Eukaryotic rRNA processing in yeast. (A) Schematic depiction of the yeast rDNA locus on chromosome XII comprising 150 tandem repeats. Each repeat contains the sequence for the 5S rRNA which is transcribed by Pol III and the 35S pre-rRNA (comprising the 18S, 5.8S and 25S rRNA) which is synthesized by Pol I with a transcription rate of about 40 nucleotides per second in the opposite direction [20]. (B) Schematic overview of the 35S pre-rRNA processing cascade. During the exponential growth phase 70% of the nascent transcripts are co-transcriptionally cleaved at the A₂ site (NTC: nascent transcript cleavage), while 30% are cleaved post-transcriptionally (RTC: released transcript cleavage) [20]. (C) Lifetimes (brackets) and processing times of pre-rRNAs in seconds (s). Koš and Tollervey (2010) determined the lifetimes and processing times of pre-RNAs via metabolic labeling [20]. The processing time of the 35S pre-rRNA to the indicated rRNAs is given in a range, since it is dependent on whether the A₂ cleavage occurs co- or post-transcriptionally.

Figure 3

Impact of inhibitor treatment on eukaryotic ribosome biogenesis highlights the dynamics of the pathway. (A) The purification of the bait protein (light green protein) results in the copurification of a steady state particle population (indicated by curves) containing several distinct particles representing different maturation stages. (B) Upon short term inhibitor treatment (t_short) particles accumulate at the stage where the protein target is implicated in ribosome biogenesis, resulting in an entrapment of assembly factors that would be released after the block (magenta protein). This entrapment can cause a secondary blockage at earlier stages. Since downstream processes are not hindered at the time of drug application, these maturation steps still proceed for a certain period of time. Hence, assembly factors that leave the particle before the block (orange protein) will decrease in the particle population. However, also assembly factors that would bind downstream of the block (dark green protein) will decrease in the purification. Assembly factors that bind before the bait protein and would be released after the removal of the bait protein (blue protein) remain unchanged. (C) After long term treatment (t_long) a segregation of the particle population occurs, resulting in early population lacking factors (magenta factor) that are entrapped on the later population. Unassembled (orphan) proteins which cannot find their designated particle anymore (dark green factor) become degraded or precipitate. Dashed arrows symbolize the complex disassembly, recycling and association cycles of assembly factors during ribosome biogenesis. Bars represent particle-bound state of assembly factors (bound AF).

Figure 4

Diazaborine treatment allows tracing the ribosome biogenesis pathway from the nucleolar to the early cytoplasmic stage. While the steady state population of Nog1 in untreated cells (diazaborine t₀) mainly contains 27SB pre-rRNA representing late nucleolar and early nucleoplasmic particles, treatment with diazaborine leads to a steady shift to a cytoplasmic population shortly after export. Since Nmd3 and Tif6 are the last two factors that leave the 60S-precursor before subunit joining, their cytoplasmic pool is significantly larger than the ones of Rlp24, Bud20 and Nog1, which dissociate shortly after export.

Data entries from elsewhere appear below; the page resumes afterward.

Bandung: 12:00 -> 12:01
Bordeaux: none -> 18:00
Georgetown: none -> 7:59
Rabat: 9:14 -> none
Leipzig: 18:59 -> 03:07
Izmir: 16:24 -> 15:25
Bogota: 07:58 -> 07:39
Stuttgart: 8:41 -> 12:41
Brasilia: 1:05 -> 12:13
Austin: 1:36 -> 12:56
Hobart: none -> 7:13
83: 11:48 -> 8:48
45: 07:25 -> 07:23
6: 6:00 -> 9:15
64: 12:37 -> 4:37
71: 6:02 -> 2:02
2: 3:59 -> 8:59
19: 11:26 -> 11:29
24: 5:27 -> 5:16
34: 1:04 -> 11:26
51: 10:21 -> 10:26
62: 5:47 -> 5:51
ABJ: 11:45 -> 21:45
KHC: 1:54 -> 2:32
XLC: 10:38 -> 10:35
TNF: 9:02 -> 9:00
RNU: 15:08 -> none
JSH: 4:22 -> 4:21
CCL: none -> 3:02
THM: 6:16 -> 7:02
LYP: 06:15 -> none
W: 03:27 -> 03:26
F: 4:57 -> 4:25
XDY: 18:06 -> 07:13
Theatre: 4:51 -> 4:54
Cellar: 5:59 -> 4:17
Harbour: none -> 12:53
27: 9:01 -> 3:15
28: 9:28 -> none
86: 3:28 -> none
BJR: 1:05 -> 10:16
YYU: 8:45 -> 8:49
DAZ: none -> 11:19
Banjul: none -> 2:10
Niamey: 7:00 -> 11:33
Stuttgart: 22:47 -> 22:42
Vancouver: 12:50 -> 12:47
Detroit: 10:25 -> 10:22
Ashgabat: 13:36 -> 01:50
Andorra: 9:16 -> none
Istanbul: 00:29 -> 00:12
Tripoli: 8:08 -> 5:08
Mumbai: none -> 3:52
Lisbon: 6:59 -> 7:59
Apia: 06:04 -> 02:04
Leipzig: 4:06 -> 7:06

As a consequence, significant amounts of Nmd3 and Tif6 can still be recycled shortly after drug application, while the recycling of Rlp24, Bud20 and Nog1 is blocked immediately (diazaborine t < 5 min). This fact allows tracking the particles that already contained Nog1 at the time of diazaborine application over time. The small nucleolar peak of Nog1 originates from de novo synthesis and import of Nog1, which is not affected by diazaborine and becomes detectable after about 15 minutes of drug treatment (diazaborine t >>5 min) [63].